That's correct. Cryptographic identities are permissionless identities because they do not require the permission of a central authority to be created or used. This means that anyone can create a cryptographic identity, and anyone can verify the authenticity of a cryptographic identity.

Cryptographic identities are created using a public-key cryptography system. In a public-key cryptography system, each user has two keys: a public key and a private key. The public key is used to encrypt data, and the private key is used to decrypt data.

When a user creates a cryptographic identity, they generate a public key and a private key. The public key is then published on a public ledger, such as a blockchain. The private key is kept secret by the user.

To verify the authenticity of a cryptographic identity, the public key is used to encrypt a message. The encrypted message is then sent to the user. The user then uses their private key to decrypt the message. If the message can be decrypted, then the user's identity has been verified.

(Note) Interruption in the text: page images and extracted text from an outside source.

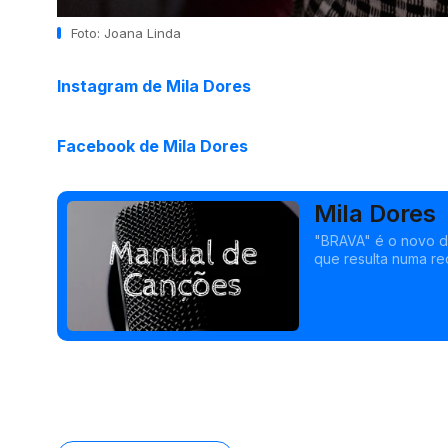
Foto: Joana Linda
Instagram de Mila Dores
Facebook de Mila Dores
Mila Dores
"BRAVA" é o novo d
que resulta numa rec
os ingredientes esse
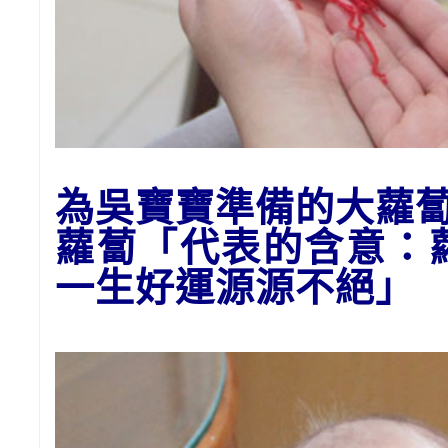
為吳
寶寶準備的大
蘿
蘿蔔「代表的含意：
一生好運源源不絕」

The permissionless nature of cryptographic identities makes them ideal for a variety of applications, such as online voting, digital contracts, and secure communication.

Here are some of the benefits of using cryptographic identities:

Privacy: Cryptographic identities allow users to maintain their privacy. The public key can be used to verify the authenticity of a user's identity without revealing any personal information about the user.

Security: Cryptographic identities are very secure. The private key is kept secret by the user, so only the user can decrypt messages that are encrypted with their public key.

Scalability: Cryptographic identities can be scaled to a large number of users. The public ledger can be distributed across a network of nodes, so there is no single point of failure.